++++ Provided information
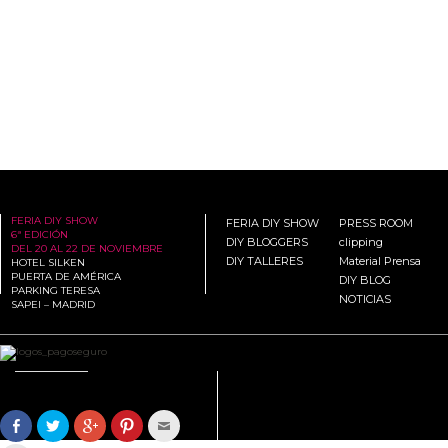
FERIA DIY SHOW
FERIA DIY SHOW
PRESS ROOM
6ª EDICIÓN
DIY BLOGGERS
clipping
DEL 20 AL 22 DE NOVIEMBRE
DIY TALLERES
Material Prensa
HOTEL SILKEN
PUERTA DE AMÉRICA
DIY BLOG
PARKING TERESA
NOTICIAS
SAPEI – MADRID
Compártelo:
Comparte
Haz
Haz
Haz
Hac
en
clic
clic
clic
clic
Facebook
para
para
para
para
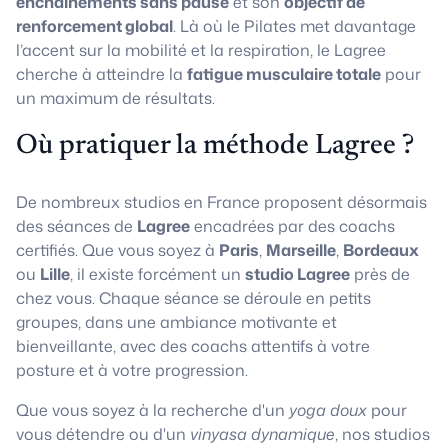
enchaînements sans pause
et son
objectif de
renforcement global
. Là où le Pilates met davantage
l’accent sur la mobilité et la respiration, le Lagree
cherche à atteindre la
fatigue musculaire totale
pour
un maximum de résultats.
Où pratiquer la méthode Lagree ?
De nombreux studios en France proposent désormais
des séances de
Lagree
encadrées par des coachs
certifiés. Que vous soyez à
Paris
,
Marseille
,
Bordeaux
ou
Lille
, il existe forcément un
studio Lagree
près de
chez vous. Chaque séance se déroule en petits
groupes, dans une ambiance motivante et
bienveillante, avec des coachs attentifs à votre
posture et à votre progression.
Que vous soyez à la recherche d'un
yoga doux
pour
vous détendre ou d'un
vinyasa dynamique
, nos studios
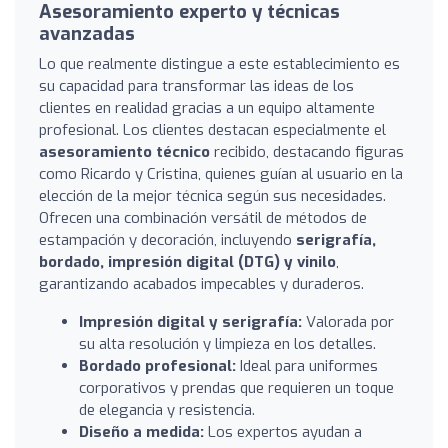
Asesoramiento experto y técnicas
avanzadas
Lo que realmente distingue a este establecimiento es
su capacidad para transformar las ideas de los
clientes en realidad gracias a un equipo altamente
profesional. Los clientes destacan especialmente el
asesoramiento técnico
recibido, destacando figuras
como Ricardo y Cristina, quienes guían al usuario en la
elección de la mejor técnica según sus necesidades.
Ofrecen una combinación versátil de métodos de
estampación y decoración, incluyendo
serigrafía,
bordado, impresión digital (DTG) y vinilo
,
garantizando acabados impecables y duraderos.
Impresión digital y serigrafía:
Valorada por
su alta resolución y limpieza en los detalles.
Bordado profesional:
Ideal para uniformes
corporativos y prendas que requieren un toque
de elegancia y resistencia.
Diseño a medida:
Los expertos ayudan a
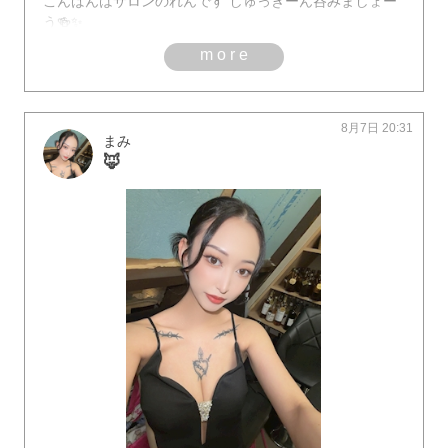
こんばんはサロンのれんです しゅっきーん呑みましょー
う🍻✨
more
8月7日 20:31
まみ
🦊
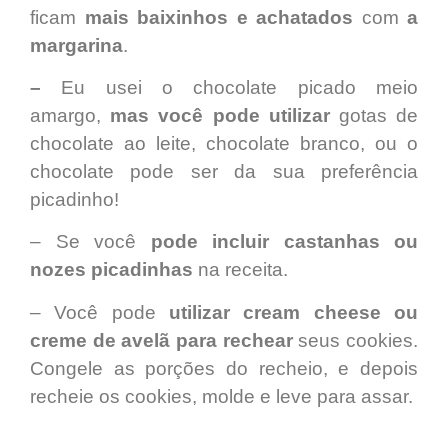
ficam
mais baixinhos e achatados
com
a
margarina
.
–
Eu usei o chocolate picado meio
amargo,
mas você pode utilizar
gotas de
chocolate ao leite, chocolate branco, ou o
chocolate pode ser da sua preferência
picadinho!
– Se você
pode incluir castanhas ou
nozes picadinhas
na receita.
– Você pode
utilizar cream cheese ou
creme de avelã para rechear
seus cookies.
Congele as porções do recheio, e depois
recheie os cookies, molde e leve para assar.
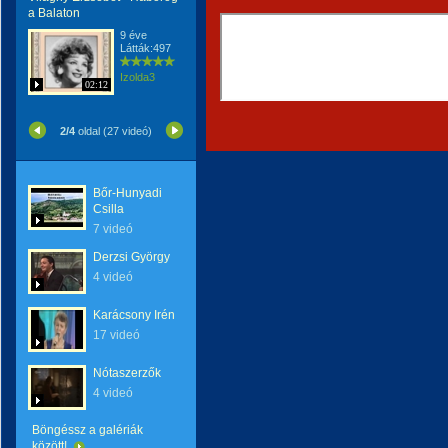
a Balaton
9 éve
Látták:497
Izolda3
02:12
2/4
oldal (27 videó)
Bőr-Hunyadi
Csilla
7 videó
Derzsi György
4 videó
Karácsony Irén
17 videó
Nótaszerzők
4 videó
Böngéssz a galériák
között!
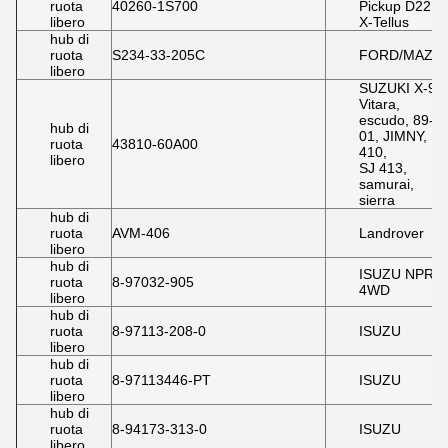
ruota
40260-1S700
Pickup D22,
libero
X-Tellus
hub di
ruota
S234-33-205C
FORD/MAZD
libero
SUZUKI X-90,
Vitara,
escudo, 89-
hub di
01, JIMNY, SJ
ruota
43810-60A00
410,
libero
SJ 413,
samurai,
sierra
hub di
ruota
AVM-406
Landrover
libero
hub di
ISUZU NPR6
ruota
8-97032-905
4WD
libero
hub di
ruota
8-97113-208-0
ISUZU
libero
hub di
ruota
8-97113446-PT
ISUZU
libero
hub di
ruota
8-94173-313-0
ISUZU
libero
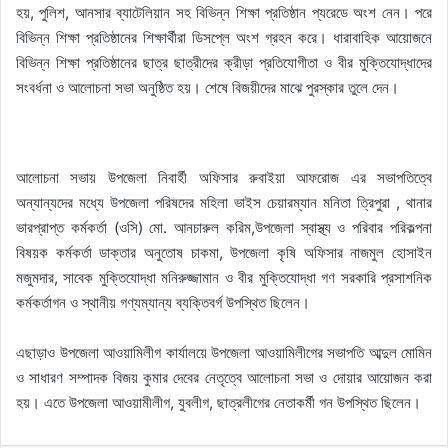
হয়, পুলিশ, আনসার ব্যাটেলিয়ান সহ বিভিন্ন শিক্ষা প্রতিষ্ঠান প্যরেডে অংশ নেন। পরে
বিভিন্ন শিক্ষা প্রতিষ্ঠানের শিক্ষার্থীরা ডিসপ্লে অংশ গ্রহন করে। ধারাবাহিক আয়োজনে
বিভিন্ন শিক্ষা প্রতিষ্ঠানের ছাত্র ছাত্রীদের ক্রীড়া প্রতিযোগীতা ও বীর মুক্তিযোদ্ধাদের
সংবর্ধনা ও আলোচনা সভা অনুষ্ঠিত হয়। শেষে বিজয়ীদের মাঝে পুরস্কার তুলে দেন।
আলোচনা সভায় উপজেলা নিবার্হী অফিসার রুবাইয়া আফরোজ এর সভাপতিত্বে
অন্যান্যদের মধ্যে উপজেলা পরিষদের মহিলা ভাইস চেয়ারম্যান মনিতা ত্রিপুরা , থানার
ভারপ্রাপ্ত কর্মকর্তা (ওসি) মো. আনচারুল করিম,উপজেলা স্বাস্থ্য ও পরিবার পরিকল্পনা
বিষয়ক কর্মকর্তা ডাক্তার অনুতোষ চাকমা, উপজেলা কৃষি অফিসার নাজমুল হোসাইন
মজুমদার, সাবেক মুক্তিযোদ্ধা মনিরুজ্জামান ও বীর মুক্তিযোদ্ধা গণ সরকারি প্রসাশনিক
কর্মকর্তাগন ও স্থানীয় গণ্যম্যান্য ব্যক্তিবর্গ উপস্থিত ছিলেন।
এছাড়াও উপজেলা আওয়ামিলীগ কার্যালয়ে উপজেলা আওয়ামিলীগের সভাপতি আব্দুল মোমিন
ও সাধারণ সম্পাদক বিজয় কুমার দেবের নেতৃত্বে আলোচনা সভা ও দোয়ার আয়োজন করা
হয়। এতে উপজেলা আওয়ামীলীগ, যুবলীগ, ছাত্রলীগের নেতাকর্মী গন উপস্থিত ছিলেন।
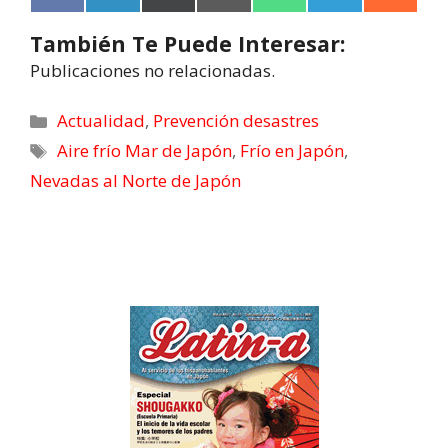
a
i
(
m
h
e
e
c
n
T
a
a
l
d
También Te Puede Interesar:
e
k
w
i
t
e
d
b
e
i
l
s
g
i
Publicaciones no relacionadas.
o
d
t
A
r
t
o
I
t
p
a
k
n
e
p
m
Actualidad
,
Prevención desastres
r
Aire frío Mar de Japón
,
Frío en Japón
,
)
Nevadas al Norte de Japón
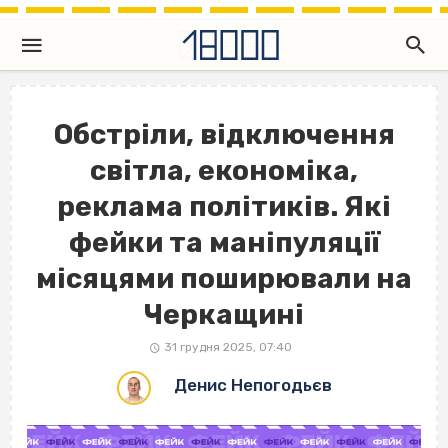
Обстріли, відключення
світла, економіка,
реклама політиків. Які
фейки та маніпуляції
місяцями поширювали на
Черкащині
31 грудня 2025, 07:40
Денис Непогодьєв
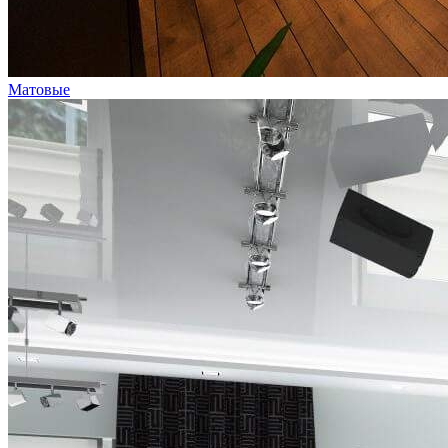
Матовые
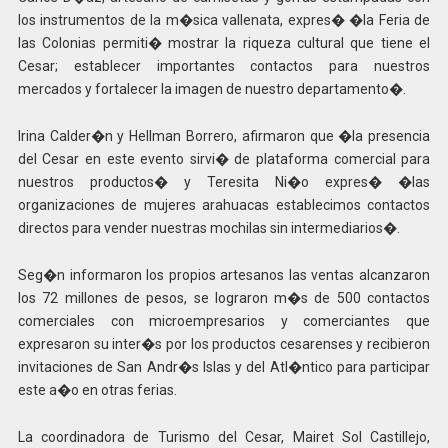
los instrumentos de la m�sica vallenata, expres� �la Feria de
las Colonias permiti� mostrar la riqueza cultural que tiene el
Cesar; establecer importantes contactos para nuestros
mercados y fortalecer la imagen de nuestro departamento�.
Irina Calder�n y Hellman Borrero, afirmaron que �la presencia
del Cesar en este evento sirvi� de plataforma comercial para
nuestros productos� y Teresita Ni�o expres� �las
organizaciones de mujeres arahuacas establecimos contactos
directos para vender nuestras mochilas sin intermediarios�.
Seg�n informaron los propios artesanos las ventas alcanzaron
los 72 millones de pesos, se lograron m�s de 500 contactos
comerciales con microempresarios y comerciantes que
expresaron su inter�s por los productos cesarenses y recibieron
invitaciones de San Andr�s Islas y del Atl�ntico para participar
este a�o en otras ferias.
La coordinadora de Turismo del Cesar, Mairet Sol Castillejo,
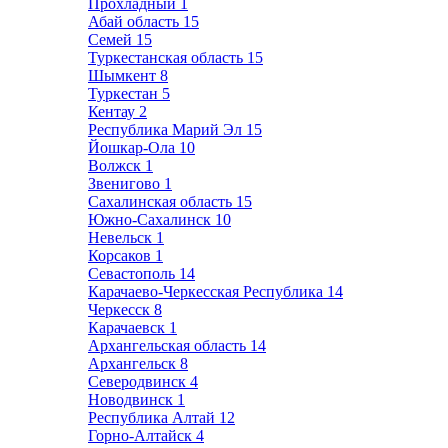
Прохладный
1
Абай область
15
Семей
15
Туркестанская область
15
Шымкент
8
Туркестан
5
Кентау
2
Республика Марий Эл
15
Йошкар-Ола
10
Волжск
1
Звенигово
1
Сахалинская область
15
Южно-Сахалинск
10
Невельск
1
Корсаков
1
Севастополь
14
Карачаево-Черкесская Республика
14
Черкесск
8
Карачаевск
1
Архангельская область
14
Архангельск
8
Северодвинск
4
Новодвинск
1
Республика Алтай
12
Горно-Алтайск
4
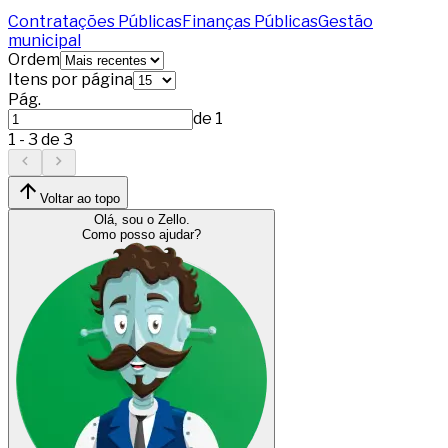
Contratações Públicas
Finanças Públicas
Gestão
municipal
Ordem
Itens por página
Pág.
de
1
1
-
3
de
3
Voltar ao topo
Olá, sou o Zello.
Como posso ajudar?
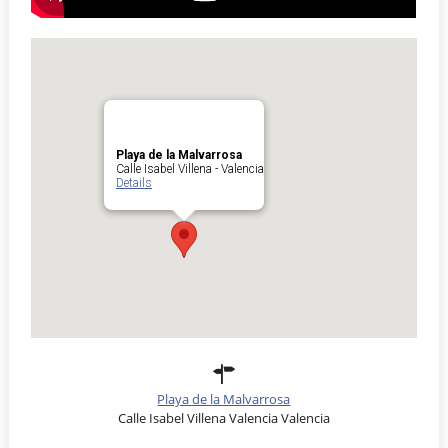
Playa de la Malvarrosa
Calle Isabel Villena - Valencia
Details
Playa de la Malvarrosa
Calle Isabel Villena Valencia Valencia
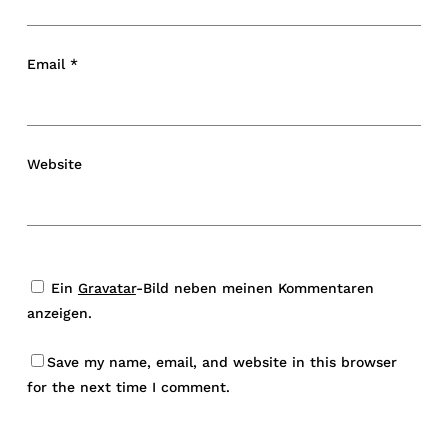
Email
*
Website
Ein
Gravatar
-Bild neben meinen Kommentaren
anzeigen.
Save my name, email, and website in this browser
for the next time I comment.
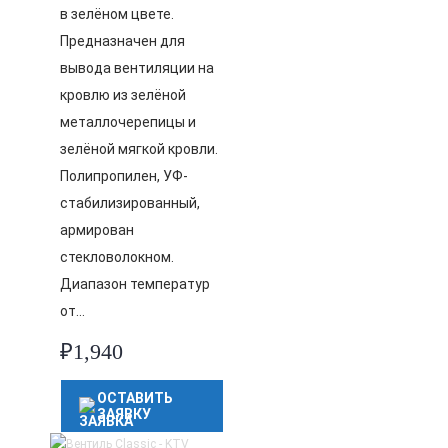
в зелёном цвете.
Предназначен для
вывода вентиляции на
кровлю из зелёной
металлочерепицы и
зелёной мягкой кровли.
Полипропилен, УФ-
стабилизированный,
армирован
стекловолокном.
Диапазон температур
от…
₽
1,940
ОСТАВИТЬ
ЗАЯВКУ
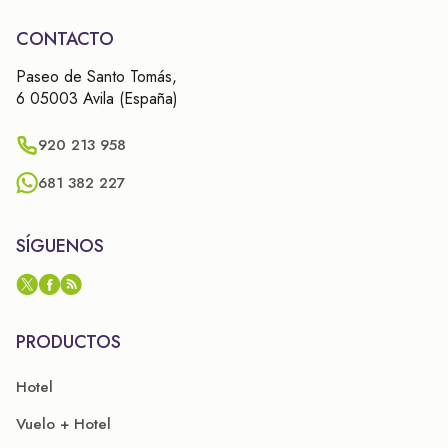
CONTACTO
Paseo de Santo Tomás,
6 05003 Avila (España)
920 213 958
681 382 227
SÍGUENOS
PRODUCTOS
Hotel
Vuelo + Hotel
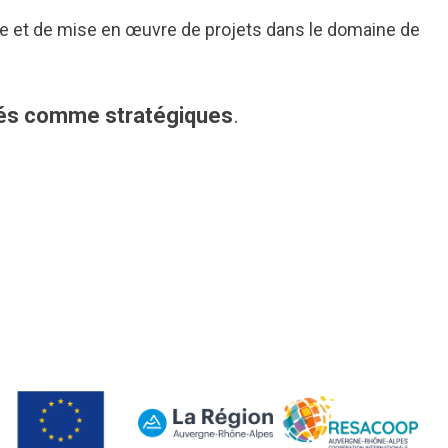
tage et de mise en œuvre de projets dans le domaine de
fiés comme stratégiques
.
++++++++
Exercise details: From the data above, retype only the lines starting with the line with "SAPEI – MADRID" and going on through the line with "bienveillante, avec des", exactly, leaving out the pictures.

Solution to this exercise:
SAPEI – MADRID
Compártelo:
Comparte
Haz
Haz
Haz
Hac
en
clic
clic
clic
clic
Facebook
para
para
para
para
enchaînements sans pause
et son
objectif de
renforcement global
. Là où le Pilates met davantage
l’accent sur la mobilité et la respiration, le Lagree
cherche à atteindre la
fatigue musculaire totale
pour
un maximum de résultats.
Où pratiquer la méthode Lagree ?
De nombreux studios en France proposent désormais
des séances de
Lagree
encadrées par des coachs
certifiés. Que vous soyez à
Paris
,
Marseille
,
Bordeaux
ou
Lille
, il existe forcément un
studio Lagree
près de
chez vous. Chaque séance se déroule en petits
groupes, dans une ambiance motivante et
bienveillante, avec des coachs attentifs à votre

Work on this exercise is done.